Saturn has also given us an adjective: saturnine. Its meaning relates to Saturn's ponderous movements across the sky. A saturnine person is dull, gloomy, and melancholy.

The reason Saturn is so slow in crossing the field of stars is that it is the furthest away of the classical planets. As Johannes Kepler first published in his Third Law of Planetary Motion in 1619, the time it takes a planet to move around the sun increases as the 3/2 power of the size of the orbit. Saturn, at almost twice the distance of Jupiter from the sun, takes two and a half times longer to complete one orbit. Whereas Jupiter cycles around its orbit in under 12 years, Saturn takes almost 30.

Saturn's best known feature was first observed by Galileo with his telescope in 1610. Having seen that Jupiter was accompanied by four moons, he found something much stranger when he looked at Saturn. There seemed to be projections sticking out from either side of the otherwise round planet. Galileo likened them to "ears". He had no idea what they were.

Giovanni Cassini. Public domain image from Wikimedia Commons.

The riddle was partly solved in 1655 when Christiaan Huygens made extensive observations of the planet. By watching it over months, he saw the "ears" change shape in a systematic way. Huygens realised what he was seeing was the change in angle as the structures tilted. This allowed him to work out the geometry. He concluded that the "ears" were a continuous ring, neatly encircling the planet and nowhere touching it.

Fascinated by the planet, Giovanni Cassini devoted much of his research to Saturn. His telescope was good enough to let him discern some structure in the ring, most notably a gap, splitting it into two separate, concentric rings. The gap is still known as the Cassini Division. What the rings were, or what they were made of, however, remains a mystery for another 200 years.

James Clerk Maxwell, the man who laid out the mathematical foundations of electromagnetism, also applied his mathematical skills to the dynamics of the rings. By applying Newton's law of gravity and an understanding of the strength of material objects, Maxwell concluded that the rings could not be solid objects. The gravitational forces at that distance from Saturn would tear apart a continuous ring made of solid matter. He proposed instead in 1859 that the rings were formed of many small fragments, each one individually orbiting Saturn like a tiny moon.

Meanwhile, the known structure of the rings had been growing in complexity. in 1837, Johann Encke noticed that the ring outside Cassini's division was not uniform in brightness, but showed some variation across its radius. Then in 1850, William Bond and his son George were the first to observe a third broad ring. It was fainter and inside the two brighter rings that framed the Cassini Division. It has since become known as the C Ring, after the ring outside the Cassini Division was named the A Ring, and the ring inside the Cassini Division was named the B Ring.

Later in the 19th century, James Keeler made extensive observations of Saturn's rings. In 1888, he found that the A Ring itself contained a gap, smaller than the Cassini Division but just as distinct. This was named the Encke Gap in honour of Encke's earlier observations. Keeler made an even greater discovery in 1895, when he aimed a spectroscope at Saturn's rings using the Allegheny Observatory telescope.

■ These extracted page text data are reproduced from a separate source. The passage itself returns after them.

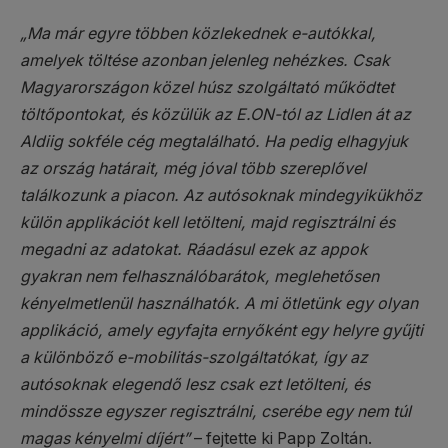
„Ma már egyre többen közlekednek e-autókkal,
amelyek töltése azonban jelenleg nehézkes. Csak
Magyarországon közel húsz szolgáltató működtet
töltőpontokat, és közülük az E.ON-tól az Lidlen át az
Aldiig sokféle cég megtalálható. Ha pedig elhagyjuk
az ország határait, még jóval több szereplővel
találkozunk a piacon. Az autósoknak mindegyikükhöz
külön applikációt kell letölteni, majd regisztrálni és
megadni az adatokat. Ráadásul ezek az appok
gyakran nem felhasználóbarátok, meglehetősen
kényelmetlenül használhatók. A mi ötletünk egy olyan
applikáció, amely egyfajta ernyőként egy helyre gyűjti
a különböző e-mobilitás-szolgáltatókat, így az
autósoknak elegendő lesz csak ezt letölteni, és
mindössze egyszer regisztrálni, cserébe egy nem túl
magas kényelmi díjért”
– fejtette ki Papp Zoltán.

Saturn's rings, showing the bright B and A Rings separated by Cassini's Division. The faint C Ring can be seen inside the B Ring. Public domain image by NASA/ESA from Wikimedia Commons.

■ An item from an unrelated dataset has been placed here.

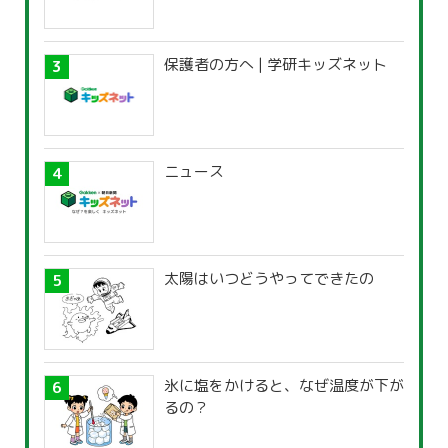
保護者の方へ | 学研キッズネット
ニュース
太陽はいつどうやってできたの
氷に塩をかけると、なぜ温度が下が
るの？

Keeler was able to take spectra from small sub-regions of the rings. This allowed him to investigate the properties of the rings as a function of the radial distance from Saturn. Using the Doppler shift of spectral lines caused by motion of the rings, Keeler was able to show that parts of the ring system that were further away from Saturn were actually moving more slowly than parts closer to Saturn. If the rings had been solid objects, like a CD (or vinyl record, if you remember such things), then when they rotated all parts would have to move at the same angular speed, which means that regions further out are moving faster than regions near the centre. But this is exactly the opposite of what Keeler observed, so the rings could not be solid objects. In fact, the distribution of speeds Keeler measured matches Kepler's Third Law as applied to small particles orbiting Saturn. So he had confirmed Maxwell's theoretical calculation about the physical structure of the rings. The spectroscopic analysis also revealed that the ring particles were mostly water ice.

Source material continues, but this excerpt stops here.